Sota LLMs like GPT-4o can natively understand b64 encoded text. Now we have algorithms that can decode and encode b64 text. Is that what GPT-4o is doing ? Did training learn that algorithm ? Clearly not or at least not completely because typos in b64 that would destroy any chance of extracting meaning in the original text for our algorithms are barely an inconvenience for 4o.

So how is it decoding b64 then ? We have no idea.

We don't built Neural Networks. Not really. We build architectures and then train them. Whatever they learn is outside the scope of human action beyond supplying the training data.

What they learn is largely unknown beyond trivial toy examples.

We know connections form, we can see the weights, we can even see the matrices multiplying. We don't know what any of those calculations are doing. We don't know what they mean.

Would an alien understand C Code just because he could see it executing ?

We don't know what each connection means, what information is encoded in each weight. We don't know how it would behave differently if each of the million or trillion weights was changed.

Compare this to dictionaey, where it's obvious what information is on each page and each line.
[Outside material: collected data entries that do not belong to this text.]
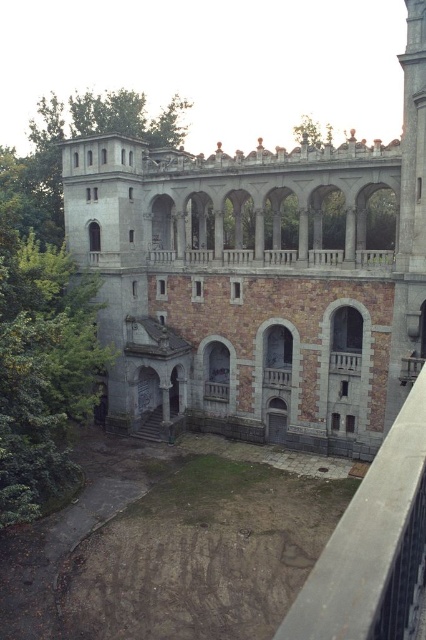 You are an architect examining the building. You notice the stone gray palace at center and the gray concrete rail at center. Which one is located higher up in the structure?

The stone gray palace at center is positioned over the gray concrete rail at center, so it is higher up in the structure.

You are an architect inspecting the building and need to determine which object has a greater width between the gray concrete rail at center and the smooth stone balcony at center. Based on the scene, which one is wider?

The gray concrete rail at center is wider than the smooth stone balcony at center according to the description provided. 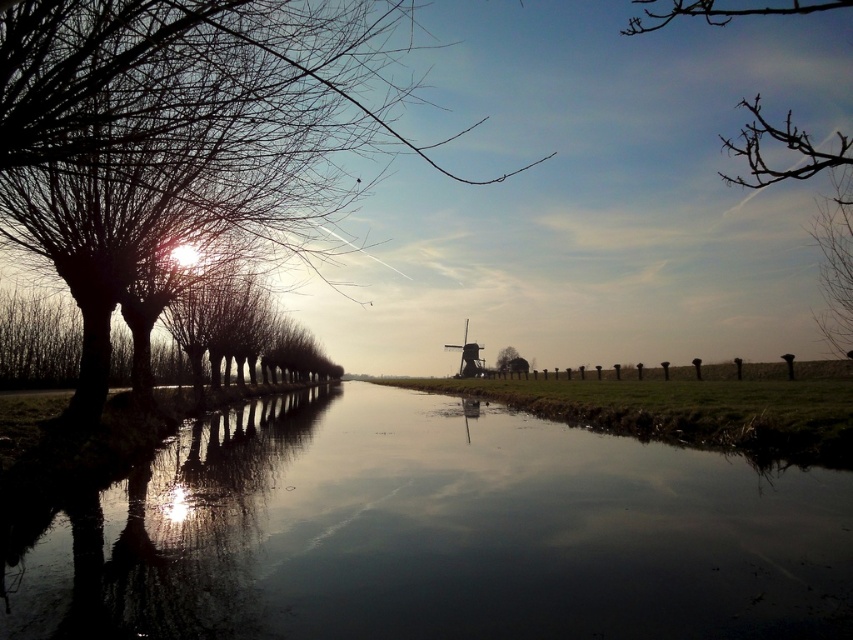 Looking at this image, you are standing at the point labeled as point (434,532) in the image. What type of surface are you currently standing on?

You are standing on smooth reflective water at center because the point (434,532) is on smooth reflective water at center.

You are standing on the bank of the waterway and want to take a photo of the green matte tree at center without the smooth reflective water at center appearing in the foreground. Is this possible?

The smooth reflective water at center is in front of the green matte tree at center, so if you are standing on the bank, the water will block the view of the tree. To avoid the water in the foreground, you would need to move to a higher elevation or position yourself where the tree is not behind the water.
Skipping some detail: the model applies many high-dimensional functions to the input, and we don't know the reasoning for why these functions solve the problem. Reducing the dimension of the weights to human-readable values is non-trivial, and multiple neurons interact in unpredictable ways.
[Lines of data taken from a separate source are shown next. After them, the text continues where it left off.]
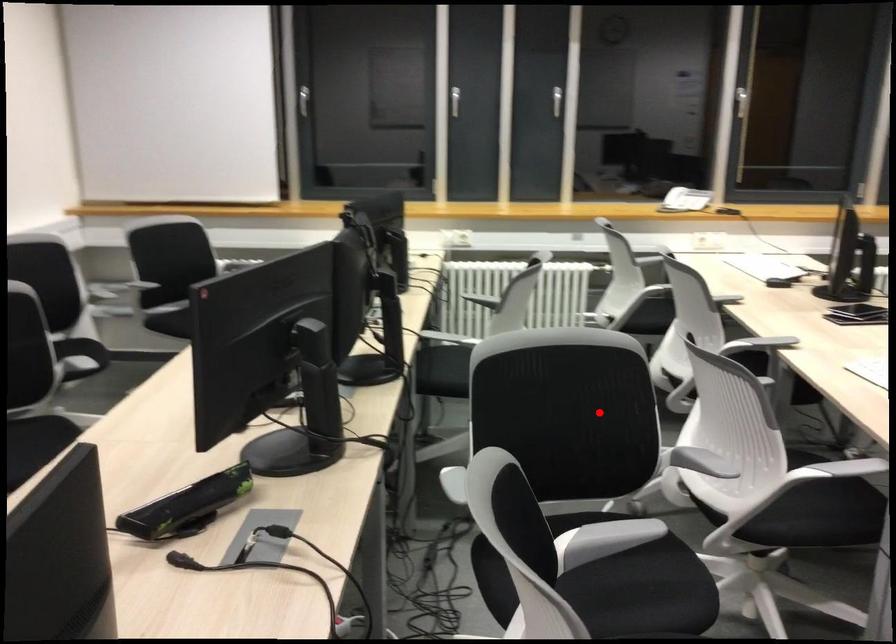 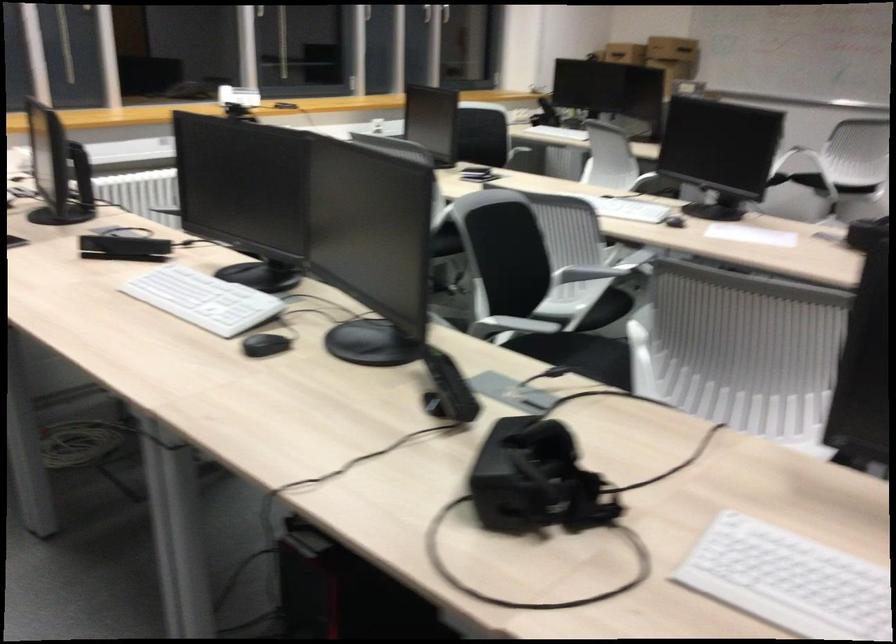 Question: A red point is marked in image1. In image2, is the corresponding 3D point closer to the camera or farther? Reply with the corresponding letter.

Choices:
 (A) The corresponding 3D point is closer.
 (B) The corresponding 3D point is farther.

Answer: (B) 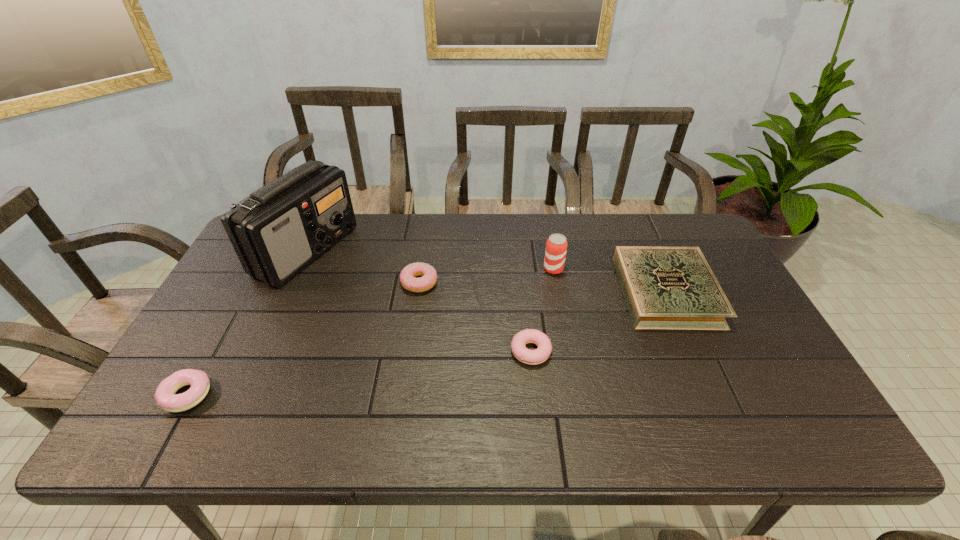 Find the location of a particular element. The image size is (960, 540). object situated at the right edge is located at coordinates (674, 288).

This screenshot has width=960, height=540. What are the coordinates of `object present at the far left corner` in the screenshot? It's located at (277, 231).

You are a GUI agent. You are given a task and a screenshot of the screen. Output one action in this format:
    pyautogui.click(x=<x>, y=<y>)
    Task: Click on the object located at the near left corner
    The width and height of the screenshot is (960, 540).
    Given the screenshot: What is the action you would take?
    pyautogui.click(x=165, y=396)

Locate an element on the screen. The height and width of the screenshot is (540, 960). vacant area at the far edge of the desktop is located at coordinates (373, 237).

This screenshot has width=960, height=540. In order to click on vacant space at the near edge of the desktop in this screenshot , I will do `click(434, 425)`.

This screenshot has height=540, width=960. Identify the location of free location at the left edge. (251, 304).

At what (x,y) coordinates should I click in order to perform the action: click on vacant space at the right edge of the desktop. Please return your answer as a coordinate pair (x, y). Looking at the image, I should click on (726, 367).

Find the location of `vacant region at the far right corner`. vacant region at the far right corner is located at coordinates (711, 256).

Find the location of a particular element. Image resolution: width=960 pixels, height=540 pixels. vacant space at the near right corner is located at coordinates (741, 413).

This screenshot has height=540, width=960. Identify the location of free spot between the leftmost doughnut and the radio receiver. (247, 323).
Interpretability research has resulted in many useful results and pretty visualizations[1][2], and there are many efforts to understand Transformers[3][4] but we're far from being able to completely explain the large models currently in use.

[1] - https://distill.pub/2018/building-blocks/

[2] - https://distill.pub/2019/activation-atlas/

[3] - https://transformer-circuits.pub/

[4] - https://arxiv.org/pdf/2407.02646

The brain serves as a useful analogy, even though LLMs are not brains. Just as we can’t fully understand how we think by merely examining all of our neurons, understanding LLMs requires more than analyzing their individual components, though decoding LLMs is most likely easier, which doesn't mean easy.

We know how they are formed(and how to form them), we don't know why forming in that particular way solves the problem at hand.

Even this characterization is not strictly valid anymore, there is a great deal of research into what's going on inside the black box. The problem was never that it was a black box(we can look inside at any time), but that it was hard to understand. KANs help some of that be placed into mathematical formulation. Generating mappings of activations over data similarly grants insight.

* Given the training data, and the architecture of the network, why does SGD with backprop find the given f? vs. any other of an infinite set.

* Why are there are a set of f each with 0-loss that work?

* Given the weight space, and an f within it, why/when is a task/skill defined as a subset of that space covered by f?

I think a major reasons why these are hard to answer is that it's assumed that NNs are operating within an inferential statistical context (ie., reversing some latent structure in the data). But they're really bad at that. In my view, they are just representation-builders that find proxy representations in a proxy "task" space (def, aprox, proxy = "shadow of some real structure, as captured in an unrelated space").

We know the process to train a model, but when a model makes a prediction we don't know exactly "how" it predicts the way it does.

We can use the economy as an analogy. No single person really understands the whole supply chain. But we know that each person in the supply chain is trying to maximize their own profit, and that ultimately delivers goods and services to a consumer.

There’s a ton of research going into analysing and reverse engineering NNs, this “they’re mysterious black boxes and forever inscrutable” narrative is outdated.